Anlayacağınız artık Dünya’yı bir teleskoba dönüştürüyoruz. 

Peki bilim insanları uzay fotoğraflarınız neye göre renklendiriyor?

Galaksiler, bulutsular ve uzak gezegenlerden bize ulaşan radyo sinyallerinin çok küçük bir kısmını gözümüzle görebiliyoruz. Burada radyo sinyali deyiminin ışıkla aynı şey olduğunu belirtmemiz lazım. Yani evimizde dinlenen o radyodan FM ya da AM kanallardan bahsetmiyoruz.

Aşağıda tüm radyo sinyallerinin yer aldığı bir spektrum var:

İnsan gözünün bu spektrumda gördüğü kısım inanılmaz derecede küçük bir alan. Kalan dalga boyları ise görmüyor, hissediyoruz. Güneş’ten gelen ultraviyole ışınlar buna en güzel örnek. Işınları gözümüzle göremiyoruz, ancak bizi ısıttıklarını biliyoruz.

Peki ya o ışınlara renk vermek istesek. Yani kızılötesi, mor ve kırmızı ötesi ışınları görmek istesek ne yapmamız gerekir?

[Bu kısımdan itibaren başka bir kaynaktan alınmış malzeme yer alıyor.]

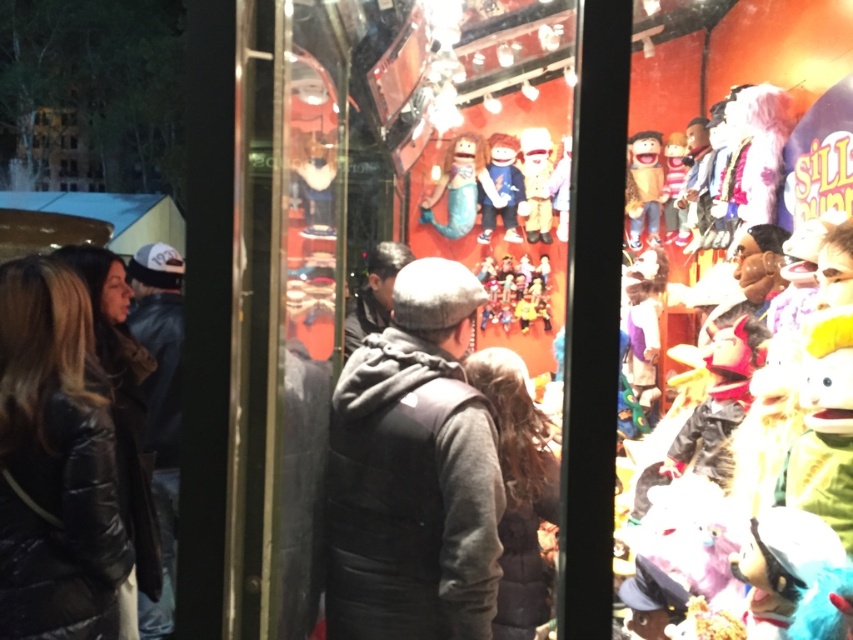 Is matte wooden dolls at center shorter than matte yellow plush at upper right?

No.

Can you confirm if matte wooden dolls at center is thinner than matte yellow plush at upper right?

No.

Between point (355, 125) and point (630, 205), which one is positioned behind?

The point (630, 205) is more distant.

Locate an element on the screen. The image size is (853, 640). matte wooden dolls at center is located at coordinates (326, 244).

Locate an element on the screen. The image size is (853, 640). velvet plush doll at center is located at coordinates (502, 188).

In the scene shown: Between velvet plush doll at center and matte white plush toy at center, which one appears on the right side from the viewer's perspective?

matte white plush toy at center

This screenshot has width=853, height=640. In order to click on velvet plush doll at center in this screenshot , I will do `click(502, 188)`.

The image size is (853, 640). I want to click on velvet plush doll at center, so click(x=502, y=188).

Is black puffy jacket at left shorter than velvet plush doll at center?

In fact, black puffy jacket at left may be taller than velvet plush doll at center.

Which is above, black puffy jacket at left or velvet plush doll at center?

velvet plush doll at center is above.

Does point (45, 256) come behind point (482, 220)?

No.

Identify the location of black puffy jacket at left. (55, 464).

Renklendirme yapmak gerekir. Evet, oturup gelen radyo sinyallerini okuyarak, her bir sinyal aralığına uygun renk vermek gerekir. Hatta bunu piksel piksel yapmak gerekir. Bir ultraviyole ışının frekans değerine göre, o ışına bir renk atamak gerekiyor. 

Bilim sanatçılarının işi de tam olarak bu. 

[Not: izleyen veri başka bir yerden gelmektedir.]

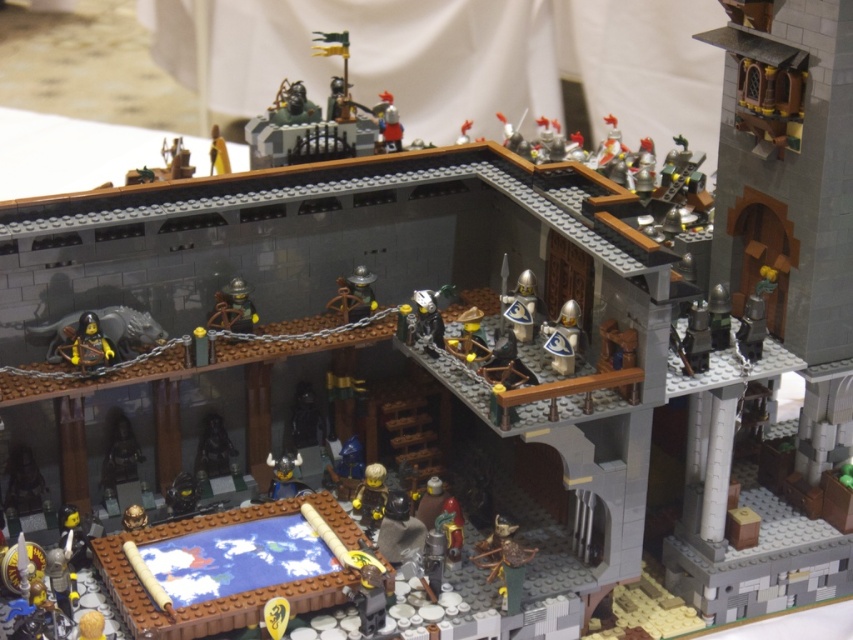 Question: Does matte black knight at center lie behind shiny silver helmet at center?

Choices:
 (A) no
 (B) yes

Answer: (B)

Question: Which point is closer to the camera?

Choices:
 (A) (245, 292)
 (B) (96, 332)

Answer: (B)

Question: Which point appears farthest from the camera in this image?

Choices:
 (A) (216, 422)
 (B) (213, 314)

Answer: (A)

Question: Can you confirm if shiny black minifigure at left is thinner than metallic silver helmet at center?

Choices:
 (A) yes
 (B) no

Answer: (B)

Question: Considering the relative positions of metallic silver helmet at center and matte black knight at center in the image provided, where is metallic silver helmet at center located with respect to matte black knight at center?

Choices:
 (A) below
 (B) above

Answer: (B)

Question: Which object appears closest to the camera in this image?

Choices:
 (A) shiny silver helmet at center
 (B) matte black knight at center
 (C) metallic silver helmet at center

Answer: (A)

Aşağıda Hubble Uzay Teleskobu tarafından çekilen bir fotoğraf var:

Bu fotoğraftaki görkemli renkleri, çıplak gözle görmenize imkan yok. Hubble’ın sensörleri tarafından algılanan tüm dalga boylarındaki ışın demetleri, önce bilgisayarlar tarafından işleniyor. Ortaya genelde siyah beyaz bir görüntü çıkıyor ve sıra renklendirme işlemine geliyor. Burada araştırmacılar devreye girip, “Eğer bu ışını gözümüzle görebilseydik hangi renk olurdu?” sorusuna cevap veriyorlar.

Artık bu cevabı veren gelişmiş yazılımlar da var. Araştırmacılar elde ettikleri veriyi bu yazılımlarla işleyip, gözümüzle görmemizin mümkün olmadığı büyüleyici sonuçlara ulaşıyorlar. 

NASA, “renkleri genellikle bir araç olarak” kullanıyoruz diyor. Yani bir cismin, uzaydaki bir oluşumun detaylarını gözlemlemek adına görüntüleri, insan gözüne uygun hale getiriyorlar.

Hemen aşağıda, 40 yıl önceki radyo sinyallerine dayanarak yapılmış bir kara delik görseli var:

Buradaki ise benzer radyo sinyallerine dayanarak çekilen ilk fotoğraf:

Önümüzdeki yıl Dünya yörüngesine fırlatılması planlanan James Webb uzay teleskobu, Hubble’dan iki kat daha yüksek çözünürlüklü görüntüler üretebilecek. Yakaladığı radyo dalgalarını en hassas şekilde ölçümleyerek daha gerçekçi görüntülere ulaşmamızı sağlayacak.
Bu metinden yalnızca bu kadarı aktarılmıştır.